二十多年没在老家住过,今年回乡,住了几天。
一天中午,我在夏天的大太阳底下洗衣服,突然看见院子里走进了一个小男孩,三、四岁的样子,胖嘟嘟的,圆圆的脸蛋,胖胖的小胳膊小腿,穿着汗衫短裤,一边走一边东看看西看看,嘴里面还在嘟嘟囔囔地说着什么。
好稀奇可爱的孩子!哪儿来的呢?
“你是谁家的孩子呀?”
“我是人(邻)家的孩子。”
听上去好有趣,孩子说话咬字不太清楚,可是又有什么要紧呢?!
“地上有水,哪儿来的?”孩子指着房门前的一滩水问。
“刚才下雨从房上下来的。”小小的孩子问什么都那么有趣。
孩子径直就走进屋子里面,仍是东张西望,四处地看,一边说着“不在呀”,“没有呀”。
“你找谁呀?”
“我找奶奶。奶奶不在这里。”孩子抬头看着我,转身就又要走。
“你知道怎么回家吗?你家在哪儿?我送你回去。”我跟着孩子,怕他找不着家会哭,这么小的孩子。
母亲在厨房里听见,扬声搭话:“怕是邻家那边的”。
我安心了。就在隔院,出这个门,进旁边的门就到。我二十年不在家住,村子里的年轻人小孩子都不认得了,就是邻居,也一点都不认识了,正应了“儿童相见不相识”的诗句。心里不仅有些感慨,五味杂陈。
送到大门口,对面有个人搭话:“找他奶奶。奶奶不在那里。”一句对着我说,下一句对着孩子说。
原来是孩子的爷爷,我的邻家哥哥。
邻家哥哥看上去跟年轻时代没有太大变化,虽然奔花甲了。
这个邻家哥哥我没说过几句话,但却印象很深,原因是我一直没法把他的形象跟农村联系起来,可他的的确确大半辈子都在农村渡过了。
如果有什么大家知晓的人物可以类比,我能想到的就是电影《人生》中的高加林。这个邻家哥哥长得比高加林更加白净一些,眉目更清秀一些,身量没有那么健壮,是那种古代书生的玉树临风。他大概有1米75左右。

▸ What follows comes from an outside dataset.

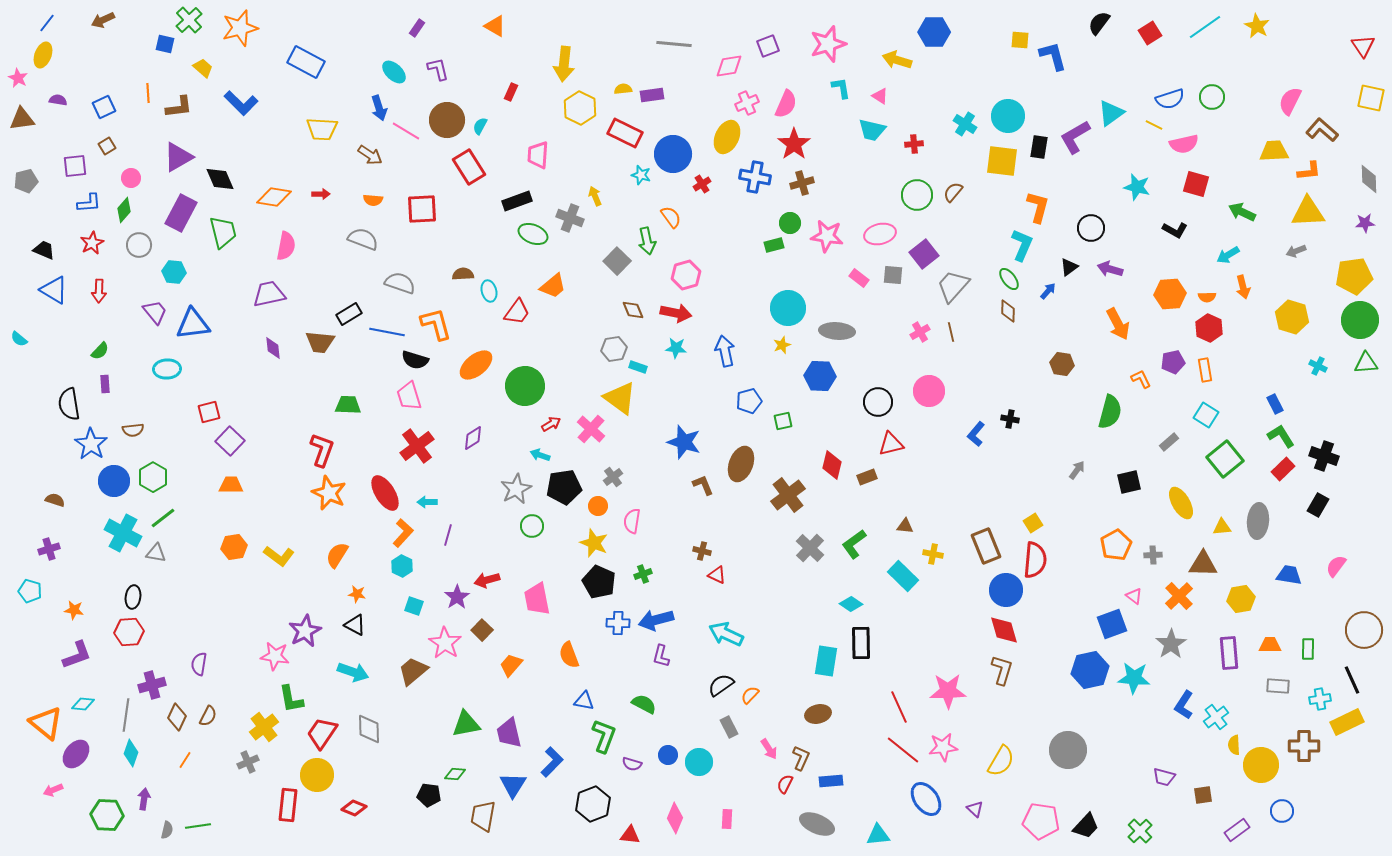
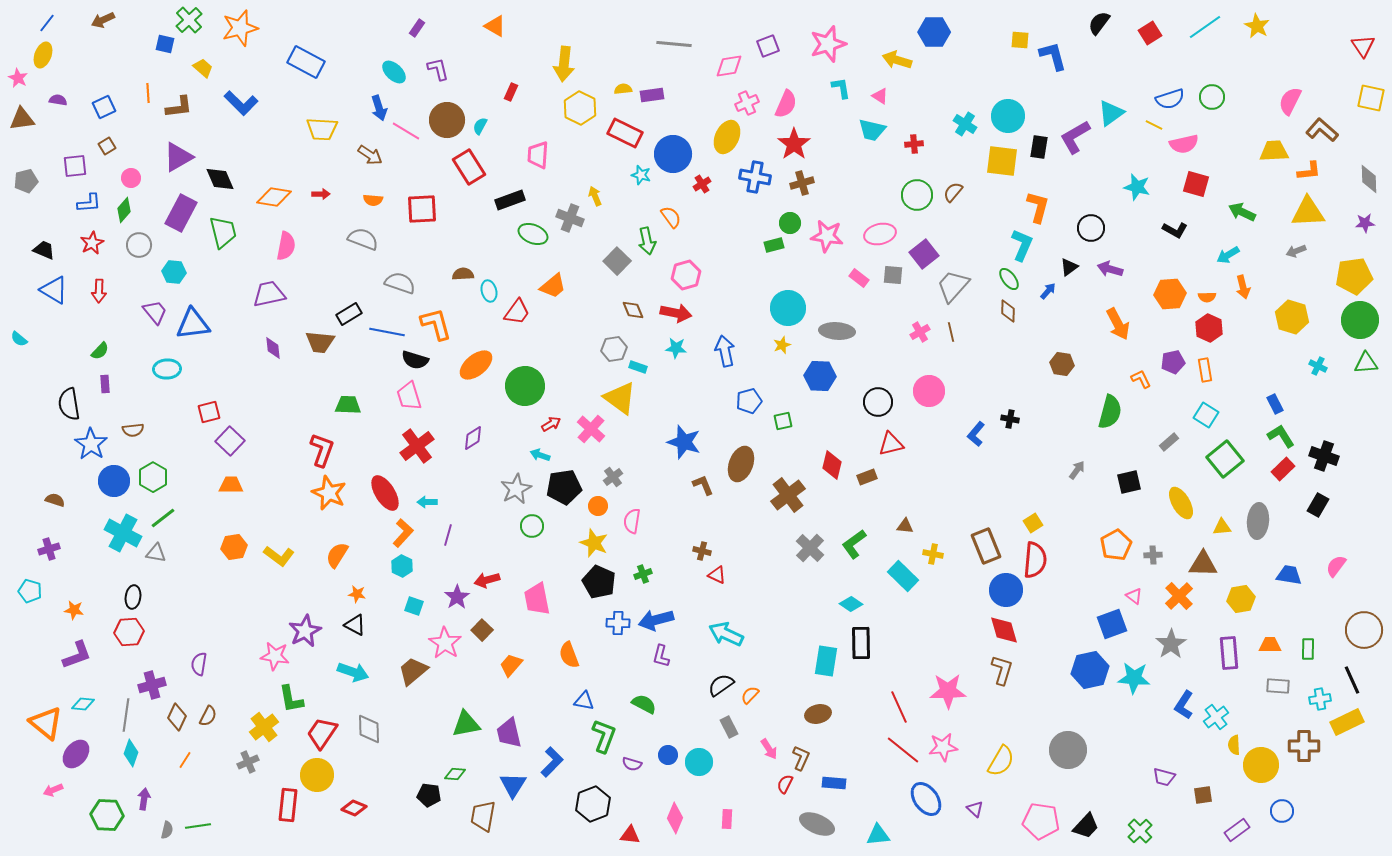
black rectangle at (517, 201): moved 7 px left, 1 px up
blue rectangle at (831, 781): moved 3 px right, 2 px down; rotated 10 degrees clockwise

邻家哥哥比我大很多岁,估摸着大概是比我大10岁左右。我上小学的时候,哥哥大概中学毕业了。那时候是文革的末期,我们自己就是城里知识青年要插队的农村,可是农村的中学生一样也要到山沟更深、生活更艰苦的其它小村庄去再插队。有一阵子不见邻家哥哥,大概他就是去插队了。
我小时候暑假常常在自己家里唱歌,声音很大,从不考虑扰民的问题,大概邻家哥哥也常常听见。有一次,很多人在外面聊天,邻家哥哥说:“你唱歌唱得还好听哦。”我私下活跃,但在人前就比较木楞,居然也没接茬,不知道说什么好。后来我惦记着有人会听见,反而不好意思唱了。
邻家哥哥没有考大学,对田间劳动也没有什么兴趣,迫不得已才下地干活。他蛮有情调的,有一阵子他和我的一个堂哥搭伴去学习油漆木器,同时也学习了一些花鸟绘画,以便给木器上锦上添花。八十年代中期,我考上了北京的大学,我父亲找来一点桐木板,让邻家哥哥给我打了一个木箱子,漆成了金黄色中带点褐色的基调,上面画了一些牡丹和小鸟,花团锦簇的。木箱打得很精细,油漆了好几遍,花鸟也画的活灵活现,我母亲很满意,赞口不绝。
这个木头箱子陪我渡过了五年的大学生活,跟着我到很远的南方走了好几个地方,辗转在中国东部呆了一阵子,最终又回到了北京,很多场合下除了储藏我的一点衣物,还充当茶几、写字台、电脑桌的功能。三十多年了,连接箱盖和箱底的轴已经坏了,轴边的箱体已经开裂,有一片木头掉了,但我一直没舍得扔掉箱子。这是我从家里带出来的唯一一件小小家具。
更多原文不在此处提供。